How leaders help or hinder
Leaders set tempo by what they tolerate. If you accept vanity metrics, you will get vanity projects. If you celebrate shipped value, you will get shipped value. The moves that help are simple.
- Ask for one-page problem statements with a clear outcome.
- Fund readiness work explicitly so delivery teams do not have to hide it.
- Decide who owns data quality for each domain. Name the person. Give them authority.
- Create a standing route to yes with risk and compliance. Bring them in early.
- Remove obstacles fast. Drag decisions out of committee and into the room.
The moves that hurt are familiar. Declaring big numbers before anything runs. Forcing a platform decision before you know your real needs. Treating AI as a brand strategy rather than an operational strategy. Confusing activity with progress.
A simple maturity ladder
You do not need a thousand-point checklist. Use a ladder you can explain.
Level 0: noise: Lots of talk. No change to work. Experiments float outside the line of service.
Level 1: tidy: Key processes documented. Basic data plumbing in place. Security patterns defined. Teams have a way to launch a safe pilot without begging for favours.
Level 2: repeatable: First use cases live in production with monitoring. People use them because the workflow changed. Metrics show value that compounds rather than spikes.
Level 3: scalable: A shared backbone exists.

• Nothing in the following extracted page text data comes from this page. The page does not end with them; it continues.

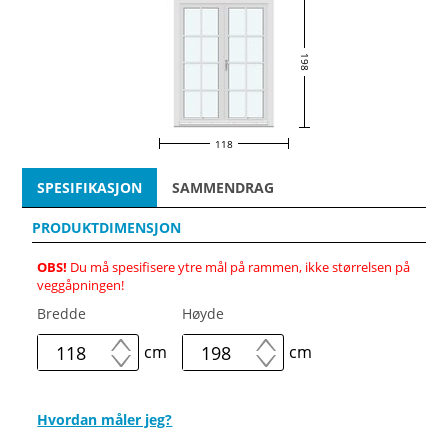
198
118
SPESIFIKASJON
SAMMENDRAG
PRODUKTDIMENSJON
OBS!
Du må spesifisere ytre mål på rammen, ikke størrelsen på
veggåpningen!
Bredde
Høyde
cm
cm
Hvordan måler jeg?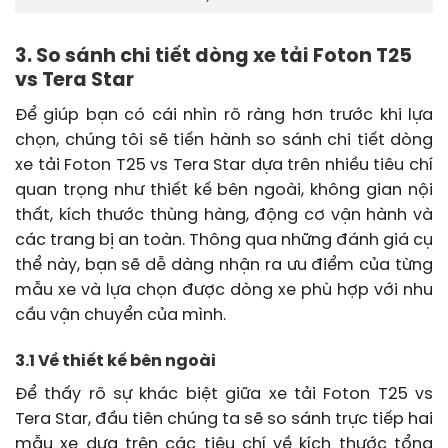
3. So sánh chi tiết dòng xe tải Foton T25
vs Tera Star
Để giúp bạn có cái nhìn rõ ràng hơn trước khi lựa
chọn, chúng tôi sẽ tiến hành so sánh chi tiết dòng
xe tải Foton T25 vs Tera Star dựa trên nhiều tiêu chí
quan trọng như thiết kế bên ngoài, không gian nội
thất, kích thước thùng hàng, động cơ vận hành và
các trang bị an toàn. Thông qua những đánh giá cụ
thể này, bạn sẽ dễ dàng nhận ra ưu điểm của từng
mẫu xe và lựa chọn được dòng xe phù hợp với nhu
cầu vận chuyển của mình.
3.1 Về thiết kế bên ngoài
Để thấy rõ sự khác biệt giữa xe tải Foton T25 vs
Tera Star, đầu tiên chúng ta sẽ so sánh trực tiếp hai
mẫu xe dựa trên các tiêu chí về kích thước tổng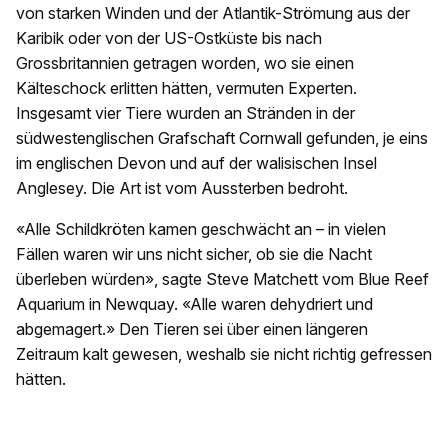
von starken Winden und der Atlantik-Strömung aus der
Karibik oder von der US-Ostküste bis nach
Grossbritannien getragen worden, wo sie einen
Kälteschock erlitten hätten, vermuten Experten.
Insgesamt vier Tiere wurden an Stränden in der
südwestenglischen Grafschaft Cornwall gefunden, je eins
im englischen Devon und auf der walisischen Insel
Anglesey. Die Art ist vom Aussterben bedroht.
«Alle Schildkröten kamen geschwächt an – in vielen
Fällen waren wir uns nicht sicher, ob sie die Nacht
überleben würden», sagte Steve Matchett vom Blue Reef
Aquarium in Newquay. «Alle waren dehydriert und
abgemagert.» Den Tieren sei über einen längeren
Zeitraum kalt gewesen, weshalb sie nicht richtig gefressen
hätten.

New use cases follow the same rails. Data contracts are honoured. Audit trails are clean. The cost to add the next use case drops.
Level 4: adaptive: The operating model expects change. Teams improve processes monthly. Risk and compliance shape solutions rather than only policing them. Value shows up in cycle time, quality, safety, and cost, not just in slides.

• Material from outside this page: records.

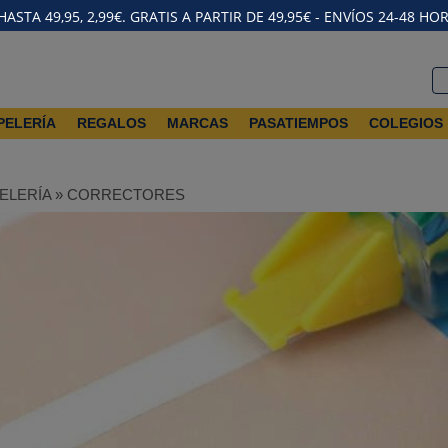
STA 49,95, 2,99€. GRATIS A PARTIR DE 49,95€ - ENVÍOS 24-48 HO
PELERÍA
REGALOS
MARCAS
PASATIEMPOS
COLEGIOS
ELERÍA
»
CORRECTORES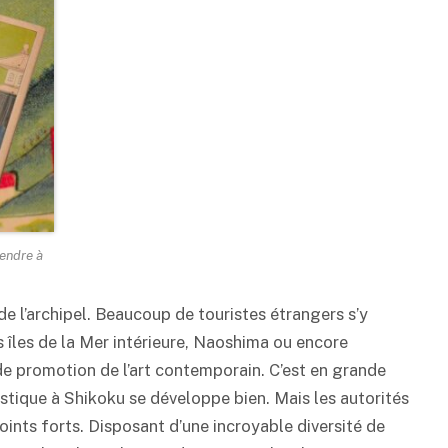
rendre à
e l’archipel. Beaucoup de touristes étrangers s’y
tes îles de la Mer intérieure, Naoshima ou encore
 promotion de l’art contemporain. C’est en grande
istique à Shikoku se développe bien. Mais les autorités
points forts. Disposant d’une incroyable diversité de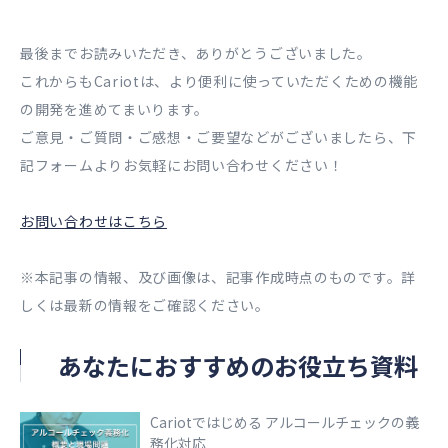
最後までお読みいただき、ありがとうございました。
これからもCariotは、より便利に使っていただくための機能
の開発を進めてまいります。
ご意見・ご質問・ご感想・ご要望などがございましたら、下
記フォームよりお気軽にお問い合わせください！
お問い合わせはこちら
※本記事の情報、及び画像は、記事作成時点のものです。詳
しくは最新の情報をご確認ください。
あなたにおすすめのお役立ち資料
Cariotではじめる アルコールチェックの義
務化対応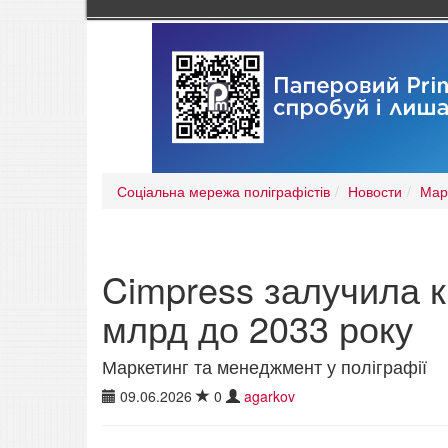
Соціальна мережа поліграфістів
Новости
Мар
Cimpress залучила к
млрд до 2033 року
Маркетинг та менеджмент у поліграфії
09.06.2026
0
agarkov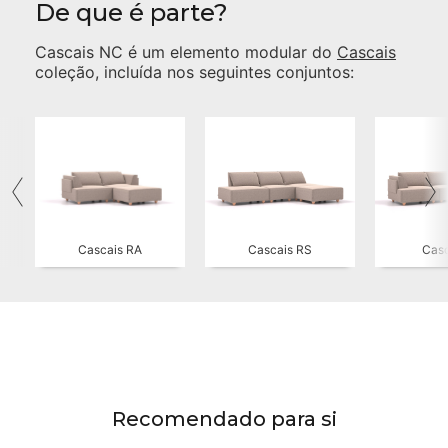
De que é parte?
Cascais NC
é um elemento modular do
Cascais
coleção, incluída nos seguintes conjuntos:
Cascais RA
Cascais RS
Casc
Recomendado para si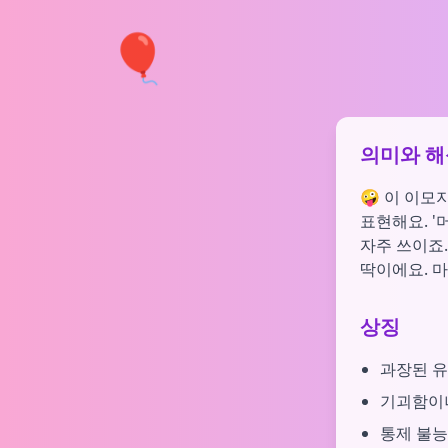
🎈
의미와 해
🤪 이 이모
표현해요. '
자주 쓰이죠
딱이에요. 마
상징
과장된 유
기괴함이
통제 불능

Move one level at a time. Do not pretend to be at Level 3 if you have not earned Level 1. Reality is kinder than fantasy when auditors arrive.
Common objections, answered plainly
We do not have perfect data
You never will. You need data that is fit for the outcome you want. Start with what matters most to that outcome. Improve the rest in sequence.
Our legacy stack will slow us down
Only if you let it become an excuse. Wrap what you must. Replace what you can. Standardise interfaces so you can swap parts without open-heart surgery.
People will resist
People resist being done to. Involve them early. Show the value in their day. Remove low-value tasks. Keep the judgement work human. Most teams warm up when they see their pain shrink.
Security will say no
Give security a better job. Ask them to help design the safest path to yes. Write down the rules of the road together. Prove you can be trusted with small steps before you ask for bigger ones.
Where this is heading
Over the next two years the gap will widen between firms that treat AI as theatre and firms that treat it as operations. The winners will not be the loudest. They will be the ones that made unglamorous decisions early. Standard data domains. Boring interfaces. Clean logs. Clear ownership. Measurable outcomes that matter to customers and regulators.
The shape of work will keep shifting. Some tasks will move to machines. New human work will appear around judgement, exception handling, relationship care, and the stewardship of systems that now run at machine pace. Leaders who prepare their people for that mix will sleep better than those trying to automate their way out of complexity.
A closing thought
AI is not a parade to watch. It is a set of choices about how your organisation works. Choose clarity over theatre. Choose groundwork over slogans. Choose one real problem and earn the right to solve the next one. Readiness is not a status. It is a habit. The firms that build that habit now will look strangely calm while everyone else keeps chasing the next announcement.